Gig economy, quella svolta “rotondiana” nella trattativa

Come affrontare la nascita di un nuovo settore economico sul piano giuslavoristico? La questione rider, che nei giorni scorsi ha tenuto banco ed è culminata nell’incontro al ministero del lavoro tra il titolare del dicastero, Luigi Di Maio e i rappresentanti delle aziende (vedi l’articolo su foodcommunity), è entrata nell’agenda dei lavori del governo che ha deciso di mettere in cantiere un progetto normativo che regolamenti il comparti tenendo conto delle sue peculiarità.

Una strada che è stata indicata da tempo, all’interno della comunità dei giuristi specializzati in materia di diritto del lavoro, da Francesco Rotondi (nella foto), socio fondatore dello studio LabLaw che, al tema, ha dedicato un intervento sul nuovo numero di MAG (CLICCA QUI E SCARICA LA TUA COPIA).

Nell’articolo in questione, l’avvocato parla chiaro:

….occorre pensare a forme di tutela sanitaria e infortunistica che possano assistere i lavoratori di questo settore; ma non pensare di creare una sorta di sovvenzione per istituti o casse in affanno attraverso la cannibalizzazione di un’imprenditoria innovativa, utile ma non certo ricca.

 

In effetti la decisione di studiare un approccio ad hoc alla materia sembra aver determinato la virata del ministro Di Maio che, nei giorni che hanno preceduto l’incontro, sembrava essere orientato a risolvere la questione rider e gig economy applicando tout court gli schemi normativi del lavoro subordinato inteso nel modo più tradizionale.

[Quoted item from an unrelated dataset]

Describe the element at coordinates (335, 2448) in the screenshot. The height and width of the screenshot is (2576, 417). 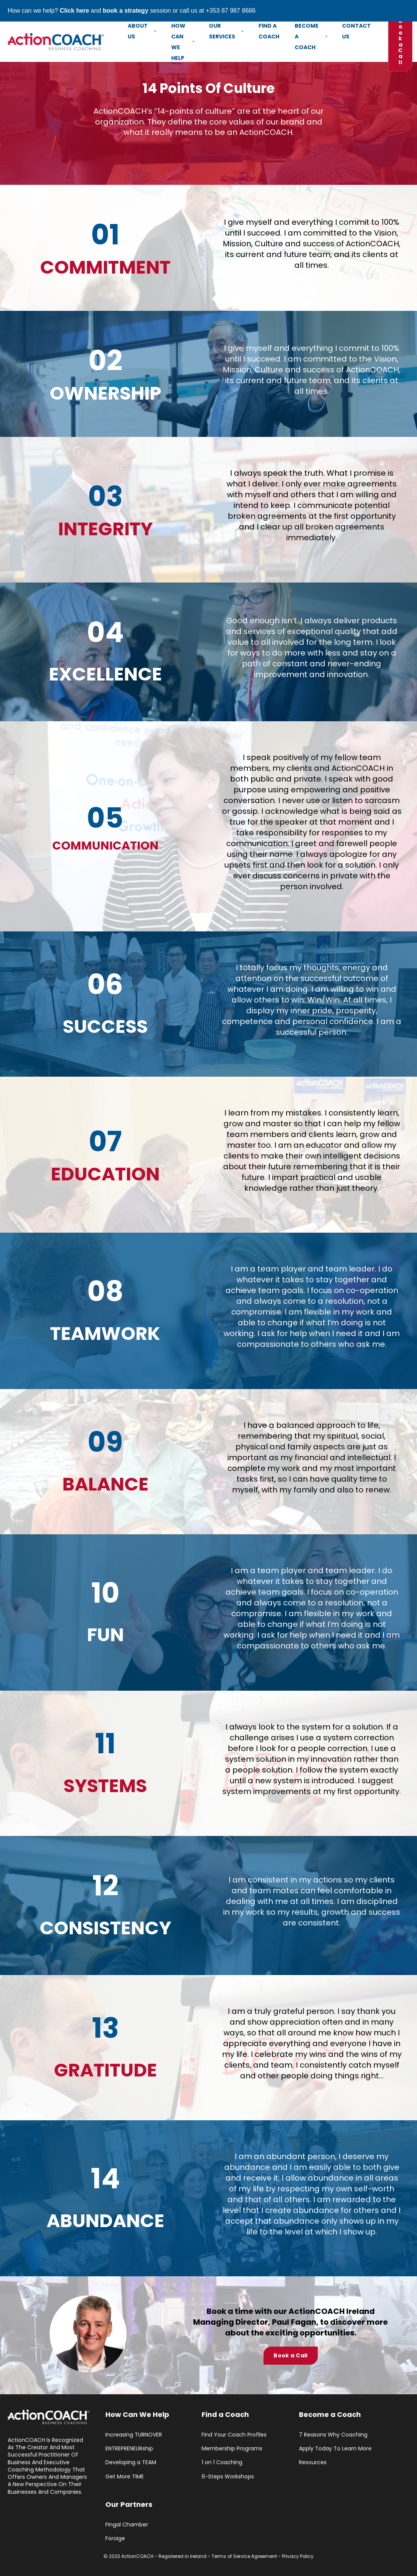
I see `Apply Today To Learn More` at that location.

L’adozione di un approccio rotondiano alla questione sarebbe stato propiziato dal supporto che già in sede regionale, l’avvocato avrebbe dato alla IV Commissione Lavoro della Lombardia per la gestione del fenomeno. Il prossimo 5 luglio, a tale proposito,  dovrebbe esserci un incontro tra Regione e aziende mirato a definire un accordo programmatico che detti delle regole condivise per il settore e che, in assenza di una legge, possa indicare dei paletti alla condotta dei player del settore. Un primo passo da cui possa, poi, essere propiziata una legge nazionale.

Un po’ come in queste ore ha fatto la Regione Lazio che si è attivata per fissare delle regole sul lavoro on demand che prevedano un salario minimo, da individuare attraverso la contrattazione collettiva, più sicurezza sul piano assicurativo, previdenziale e per la salute. Inoltre sarà rivisto il «cottimo». Sono previste la manutenzione dei mezzi e le indennità per particolari giorni o orari di lavoro. La legge voluta dal presidente Nicola Zingaretti prevede anche una futura Anagrafe del lavoro digitale a cui potranno iscriversi aziende e lavoratori per ottenere ulteriori benefit.

Insomma, per la gig economy ci sarà una normazione che parte dal “basso”, dal territorio, dagli operatori. Una regolamentazione che terrà conto delle peculiarità di un settore che non può essere gestito secondo schemi Novecenteschi.